Голос был грустным, подавленным. Сердце мое остановилось: неужели Валька…
— Аня… — придержавшись за стенку, выговорил я, — что с ним?
— Он пришел в сознание. Просит, чтобы вы немедленно приехали.
— Вы в Склифе?
— Да, в послеоперационной…
— Я выезжаю!
На то, чтобы одеться, ушла минута. Перепрыгнув через прикинувшегося покойником Шерифа, я пулей вылетел из квартиры и помчался в институт Склифосовского.
Не было ни малейшего сомнения в том, что Валя Александров пострадал из-за меня. Раз он, едва придя в сознание после операции, затребовал встречи со мной, значит, были на то веские причины.
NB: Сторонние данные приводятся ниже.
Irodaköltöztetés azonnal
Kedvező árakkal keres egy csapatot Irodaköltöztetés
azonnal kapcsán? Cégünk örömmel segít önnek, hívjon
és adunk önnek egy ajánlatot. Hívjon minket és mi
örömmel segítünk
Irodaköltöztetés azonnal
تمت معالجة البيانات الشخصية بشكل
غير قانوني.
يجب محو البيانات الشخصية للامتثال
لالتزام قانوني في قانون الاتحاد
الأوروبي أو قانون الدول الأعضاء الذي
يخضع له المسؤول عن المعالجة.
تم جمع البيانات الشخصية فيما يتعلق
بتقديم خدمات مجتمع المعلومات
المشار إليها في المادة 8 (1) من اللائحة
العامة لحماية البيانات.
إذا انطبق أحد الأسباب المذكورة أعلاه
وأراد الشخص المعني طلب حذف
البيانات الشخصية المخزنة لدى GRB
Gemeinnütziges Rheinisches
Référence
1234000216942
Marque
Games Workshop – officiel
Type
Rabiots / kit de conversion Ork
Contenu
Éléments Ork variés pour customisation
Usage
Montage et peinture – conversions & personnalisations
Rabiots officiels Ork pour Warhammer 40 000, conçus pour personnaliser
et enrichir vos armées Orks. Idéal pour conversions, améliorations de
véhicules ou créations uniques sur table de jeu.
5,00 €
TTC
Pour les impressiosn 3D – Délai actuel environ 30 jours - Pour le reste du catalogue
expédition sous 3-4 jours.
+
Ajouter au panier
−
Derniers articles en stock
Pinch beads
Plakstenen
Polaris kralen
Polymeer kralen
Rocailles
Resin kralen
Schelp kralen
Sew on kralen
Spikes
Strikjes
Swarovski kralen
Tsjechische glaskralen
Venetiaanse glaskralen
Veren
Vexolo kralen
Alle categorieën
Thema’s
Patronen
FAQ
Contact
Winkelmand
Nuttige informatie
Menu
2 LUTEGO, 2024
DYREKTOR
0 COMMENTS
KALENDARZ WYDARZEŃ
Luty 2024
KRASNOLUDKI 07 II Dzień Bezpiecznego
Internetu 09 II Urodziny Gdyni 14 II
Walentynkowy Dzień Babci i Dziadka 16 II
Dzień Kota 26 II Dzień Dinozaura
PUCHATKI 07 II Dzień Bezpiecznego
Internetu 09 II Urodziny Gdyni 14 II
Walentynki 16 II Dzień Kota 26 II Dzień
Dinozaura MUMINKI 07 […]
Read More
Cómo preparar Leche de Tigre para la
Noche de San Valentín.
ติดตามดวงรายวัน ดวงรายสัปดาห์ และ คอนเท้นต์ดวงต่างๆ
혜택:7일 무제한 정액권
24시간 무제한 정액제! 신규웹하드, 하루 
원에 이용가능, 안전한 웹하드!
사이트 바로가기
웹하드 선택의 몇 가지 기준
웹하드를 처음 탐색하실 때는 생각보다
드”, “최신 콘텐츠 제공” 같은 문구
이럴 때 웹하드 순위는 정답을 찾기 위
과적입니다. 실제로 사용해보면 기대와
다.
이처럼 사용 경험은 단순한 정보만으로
Была суббота, тринадцатое, половина шестого вечера. И слава Богу, что суббота, иначе был бы час пик; тринадцатое ознаменовалось тем, что я вплотную соприкоснулся со смертью — Балашовой, Давыдова, Матюшина, майвинских архаровцев, да и своей собственной; единственный плюс заключался в том, что Бог был на моей стороне и я сумел выбраться из могилы — в самом прямом смысле. Сказать Каменеву — не поверит. И не надо. Что касается времени на часах, то лучше бы на них не смотреть: осталось восемнадцать оборотов минутной стрелки, и либо я открываю бюро, либо продаю офис, чтобы расплатиться с Майвиным. Обидно, что я потратил столько сил, времени и нервов на поклейку обоев!
Приложением к неприятностям была желтая «Тойота». О ней мне напомнил «фисташкин» мозг — там чего-то опять перемкнуло, я оглянулся и увидел эту проклятую тачку. Конечно, она была не одна такая в Москве, но обманывать себя дальше было уже не солидно. Ночью я ее тоже видел, да не стал говорить Решетникову: ему этот фактор ни к чему, он стал бы для него только лишним раздражителем. Неужели агентишка из «Ависа» сунул в компьютер «жучок»? Если найду — изуродую как Бог черепаху! Стоило бы, конечно, повилять, покружить, чтобы установить наличие или отсутствие слежки точно, да предъявить этому назойливому и недоверчивому клиенту претензии по самому большому счету, но в Склифе ждал Александров. Грех такое думать, но все же сознание могло вернуться к нему ненадолго. Потом разберемся с этой «Тойотой»! Когда возникает слишком большое количество проблем, нужно решать их поочередно в порядке важности.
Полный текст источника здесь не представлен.